Sequences vs Collections#
Introduction#
Do you often work on large collections with tons of transformations required? You have to know how to improve the performance.
Collections#
- New collection is created after each transformation
- Good for small list with low amount of transformations needed
- Transformations are executed on whole collection
- Non-Lazy
Sequences#
- Creates TransformingSequence instead of new collections
- Good for large list with a lot of transformations needed
- Transformations are executed on each element
- Lazy
Code#
The task:
Cleanup those urls. Remove protocol, not needed characters. Remember that’s just example.

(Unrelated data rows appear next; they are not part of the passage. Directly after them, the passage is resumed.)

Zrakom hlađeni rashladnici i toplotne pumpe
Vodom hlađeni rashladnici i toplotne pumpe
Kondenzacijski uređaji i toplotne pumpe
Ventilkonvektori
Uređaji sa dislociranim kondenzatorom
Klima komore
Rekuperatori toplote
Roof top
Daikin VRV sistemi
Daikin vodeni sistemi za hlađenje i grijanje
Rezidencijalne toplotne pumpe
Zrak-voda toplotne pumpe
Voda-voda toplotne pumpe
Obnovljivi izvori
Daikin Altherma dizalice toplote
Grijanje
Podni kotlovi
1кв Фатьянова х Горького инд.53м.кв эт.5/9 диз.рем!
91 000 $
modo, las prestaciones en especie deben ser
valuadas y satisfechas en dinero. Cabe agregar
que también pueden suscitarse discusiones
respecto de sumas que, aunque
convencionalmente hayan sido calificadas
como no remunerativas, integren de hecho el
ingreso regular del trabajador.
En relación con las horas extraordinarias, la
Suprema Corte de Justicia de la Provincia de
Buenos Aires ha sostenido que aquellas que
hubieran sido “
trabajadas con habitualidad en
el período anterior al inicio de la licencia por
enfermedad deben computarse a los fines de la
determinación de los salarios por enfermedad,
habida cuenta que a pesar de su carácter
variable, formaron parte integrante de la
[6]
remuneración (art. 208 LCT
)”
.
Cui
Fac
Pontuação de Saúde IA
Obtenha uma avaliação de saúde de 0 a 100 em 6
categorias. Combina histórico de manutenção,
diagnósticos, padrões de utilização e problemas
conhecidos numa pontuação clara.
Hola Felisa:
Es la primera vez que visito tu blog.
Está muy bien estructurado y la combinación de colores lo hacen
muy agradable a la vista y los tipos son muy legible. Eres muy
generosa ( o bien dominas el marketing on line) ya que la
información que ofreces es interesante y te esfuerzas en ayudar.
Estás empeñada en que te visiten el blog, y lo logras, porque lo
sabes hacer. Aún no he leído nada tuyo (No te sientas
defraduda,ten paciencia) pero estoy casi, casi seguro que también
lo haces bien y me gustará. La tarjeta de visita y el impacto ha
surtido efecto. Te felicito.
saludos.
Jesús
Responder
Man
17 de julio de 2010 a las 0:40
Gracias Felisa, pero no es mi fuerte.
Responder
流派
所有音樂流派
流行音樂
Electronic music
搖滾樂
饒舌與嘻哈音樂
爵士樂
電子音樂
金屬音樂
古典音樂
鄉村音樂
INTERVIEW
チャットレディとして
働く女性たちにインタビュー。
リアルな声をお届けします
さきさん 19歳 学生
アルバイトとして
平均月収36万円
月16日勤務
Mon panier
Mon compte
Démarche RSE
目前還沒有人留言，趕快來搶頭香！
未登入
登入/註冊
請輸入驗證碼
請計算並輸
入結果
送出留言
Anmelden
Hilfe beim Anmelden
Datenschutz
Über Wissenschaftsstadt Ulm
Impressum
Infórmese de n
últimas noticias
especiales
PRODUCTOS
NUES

For test purposes we will multiply initial list
val urls = listOf(
"https://www.example.com/?battle=authority",
"https://example.com/?achiever=bubble#amusement",
"http://actor.example.net/?blow=amusement&afterthought=adjustment",
"http://www.example.net/box/badge?beef=bottle#bag",
"http://example.com/",
"https://www.example.com/blow#balance",
"http://brake.example.com/box.aspx",
"https://www.example.com/base",
"https://example.net/belief",
"http://www.example.com/",
"http://www.example.com/",
"https://breath.example.com/afterthought.htm?bit=balance",
"https://example.net/bite/believe",
"http://www.example.com/#bird",
"http://example.com/behavior/basin.html?airport=berry&bedroom=acoustics",
"https://www.example.net/",
"https://www.example.com/books?bead=ants",
"http://www.example.com/",
"http://www.example.com/anger",
"http://beginner.example.com/birds?account=badge&amusement=bike#birds"
)
val manyUrls = urls * 100
println("Urls ${manyUrls.count()}")
val (nonSequenceList, nonSequenceTime) = measureTimedValue {
manyUrls
.filter { it.contains("example.com") }
.map { it.removePrefix("https://") }
.map { it.removePrefix("http://") }
.map { it.removePrefix("www.") }
.map { it.removeSuffix("/") }
.map { "$it/random_path" }
}
val (sequenceList, sequenceTime) = measureTimedValue {
manyUrls
.asSequence()
.filter { it.contains("example.com") }
.map { it.removePrefix("https://") }
.map { it.removePrefix("http://") }
.map { it.removePrefix("www.") }
.map { it.removeSuffix("/") }
.map { "$it/random_path" }
.toList()
}
println("Count Sequence ${sequenceList.count()} vs Collection ${nonSequenceList.count()}")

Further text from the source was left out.